Dans la capitale des Gaules, Serge Dorny propose un véritable festival Janacek. Depuis le 10 mai et jusqu'au 3 juin, il programme en effet en alternance «Jenufa», «Katia Kabanova» et «L'affaire Makropoulos», ces deux derniers n'ayant même jamais été donnés à Lyon. Les trois ouvrages sont donnés comme un cycle façon Tétralogie wagnérienne, dans des magnifiques mises en scène de l'Allemand Nikolaus Lehnhoff, prestigieux disciple de Wieland Wagner qui avait créé ces trois productions au festival de Glyndebourne, mais n'avait jamais eu la possibilité de les réunir ainsi dans une telle perspective. La distribution est à la hauteur de l'ambition du projet, avec des chanteurs revenant dans chaque spectacle mais aussi Anja Silja chantant Kostelnicka dans «Jenufa» et Emila Marty dans «L'affaire Makropoulos», deux rôles que la grande soprano allemande avait d'ailleurs déjà interprétés à la Monnaie.

La Kostelnicka d'Anja Silja à Bruxelles, c'était en 1987 sous le règne de Gérard Mortier, dont Serge Dorny était à l'époque un des collaborateurs. Mortier a toujours été un ardent défenseur de Janacek: après avoir proposé à la Monnaie «Katia Kabanova», «La petite renarde rusée», «Jenufa» et «De la maison des morts», il avait proposé, dès sa première saison au festival de Salzbourg, une nouvelle production de «De la maison des morts». Ce spectacle salzbourgeois, le Gantois a tenu à la faire figurer dans sa première saison comme directeur de l'Opéra de Paris, mais avec un atout supplémentaire: les débuts de José Van Dam, dans le rôle de Goriantchikov.

D'après Dostoïevski

Ultime opéra de Janacek, créé à titre posthume en 1930, «De la maison des morts» s'inspire du roman autobiographique homonyme de Dostoievski, souvenir d'un séjour au bagne pour participation à un complot révolutionnaire. L'opéra adopte une narration inhabituelle, suite de scènes et de récits individuels plus que construction en crescendo. Il s'ensuit un côté un peu linéaire de l'oeuvre, qu'accroît ici la direction musicale de Marc Albrecht, chef assurément talentueux, mais qui soigne un peu trop les couleurs au détriment de la tension dramatique.
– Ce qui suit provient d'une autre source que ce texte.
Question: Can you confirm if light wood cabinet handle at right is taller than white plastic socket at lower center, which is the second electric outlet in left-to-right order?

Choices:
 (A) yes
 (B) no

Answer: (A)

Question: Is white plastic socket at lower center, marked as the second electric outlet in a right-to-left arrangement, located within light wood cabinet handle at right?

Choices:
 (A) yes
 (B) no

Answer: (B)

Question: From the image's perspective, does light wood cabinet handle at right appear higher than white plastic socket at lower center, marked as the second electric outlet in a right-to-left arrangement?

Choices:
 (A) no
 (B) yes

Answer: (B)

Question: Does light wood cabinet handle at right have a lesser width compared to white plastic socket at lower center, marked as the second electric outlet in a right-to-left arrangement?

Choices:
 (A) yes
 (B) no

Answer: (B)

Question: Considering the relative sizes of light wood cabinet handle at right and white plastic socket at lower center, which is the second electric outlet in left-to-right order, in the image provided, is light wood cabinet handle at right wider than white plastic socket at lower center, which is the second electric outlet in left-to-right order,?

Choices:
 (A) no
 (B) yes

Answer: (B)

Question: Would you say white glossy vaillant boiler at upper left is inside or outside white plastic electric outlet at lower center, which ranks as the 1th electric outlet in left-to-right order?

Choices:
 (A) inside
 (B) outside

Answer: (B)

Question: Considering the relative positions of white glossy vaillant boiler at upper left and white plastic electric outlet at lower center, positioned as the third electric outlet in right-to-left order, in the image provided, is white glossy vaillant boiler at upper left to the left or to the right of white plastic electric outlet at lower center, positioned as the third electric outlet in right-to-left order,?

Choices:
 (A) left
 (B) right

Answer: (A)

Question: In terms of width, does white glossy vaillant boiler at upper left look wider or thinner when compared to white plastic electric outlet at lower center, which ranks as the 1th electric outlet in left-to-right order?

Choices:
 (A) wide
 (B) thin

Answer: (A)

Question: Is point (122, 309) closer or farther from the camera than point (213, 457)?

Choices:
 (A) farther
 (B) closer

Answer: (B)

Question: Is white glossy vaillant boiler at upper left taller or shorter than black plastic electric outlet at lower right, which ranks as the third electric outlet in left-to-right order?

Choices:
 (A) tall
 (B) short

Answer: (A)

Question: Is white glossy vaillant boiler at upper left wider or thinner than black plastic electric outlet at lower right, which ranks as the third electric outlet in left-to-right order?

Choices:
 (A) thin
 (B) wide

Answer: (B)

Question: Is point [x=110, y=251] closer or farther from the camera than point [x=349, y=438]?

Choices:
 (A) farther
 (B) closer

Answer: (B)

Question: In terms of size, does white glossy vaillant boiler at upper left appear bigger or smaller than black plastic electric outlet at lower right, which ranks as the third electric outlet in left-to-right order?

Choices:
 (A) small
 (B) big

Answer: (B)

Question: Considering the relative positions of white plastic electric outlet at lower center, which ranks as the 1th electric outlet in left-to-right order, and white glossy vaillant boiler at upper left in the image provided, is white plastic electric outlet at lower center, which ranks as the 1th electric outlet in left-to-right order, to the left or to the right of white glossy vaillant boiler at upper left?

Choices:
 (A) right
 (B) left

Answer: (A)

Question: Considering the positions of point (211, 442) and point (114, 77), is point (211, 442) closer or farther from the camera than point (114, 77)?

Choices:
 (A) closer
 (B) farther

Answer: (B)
Le spectacle mis en scène par Klaus Michael Grüber tire sa force de la scénographie du peintre et écrivain espagnol Eduardo Arroyo: loin de faire une lecture littérale de la noirceur de l'univers carcéral, décors et costumes jouent sur la poésie et le rêve, transposant l'action dans un monde irréel. Comme si, plus encore que les murs façon blocs Ytong, c'était l'ensemble de la nature qui était outil d'enfermement.
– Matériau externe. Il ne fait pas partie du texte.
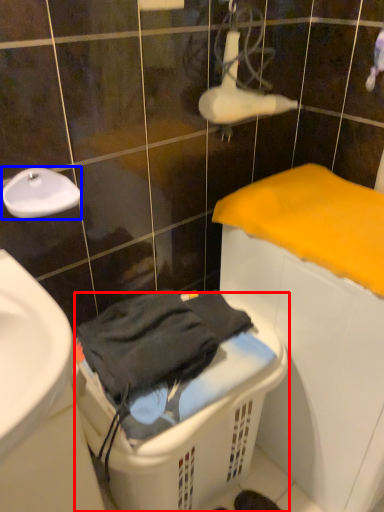 Question: Which of the following is the closest to the observer, laundry basket (highlighted by a red box) or faucet (highlighted by a blue box)?

Choices:
 (A) laundry basket
 (B) faucet

Answer: (A)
Requérant près d'une vingtaine de solistes mais durant à peine nonante minutes, «De la maison des morts» n'est pas un opéra qui permet aux chanteurs de briller longtemps: les rôles sont le plus souvent courts, ce qui n'exclut pas qu'ils soient exigeants. La distribution réunie à la Bastille est pleinement à la hauteur du projet, avec mention spéciale pour Jerry Hadley (Skouratov), Gaële Le Roi (Alieia), Johan Reuter (Chichkov) et bien sûr José Van Dam (Goriantchikov), l'aristocrate envoyé par erreur au bagne et tabassé avant d'être libéré avec des excuses, le temps d'une plongée dans l'enfer.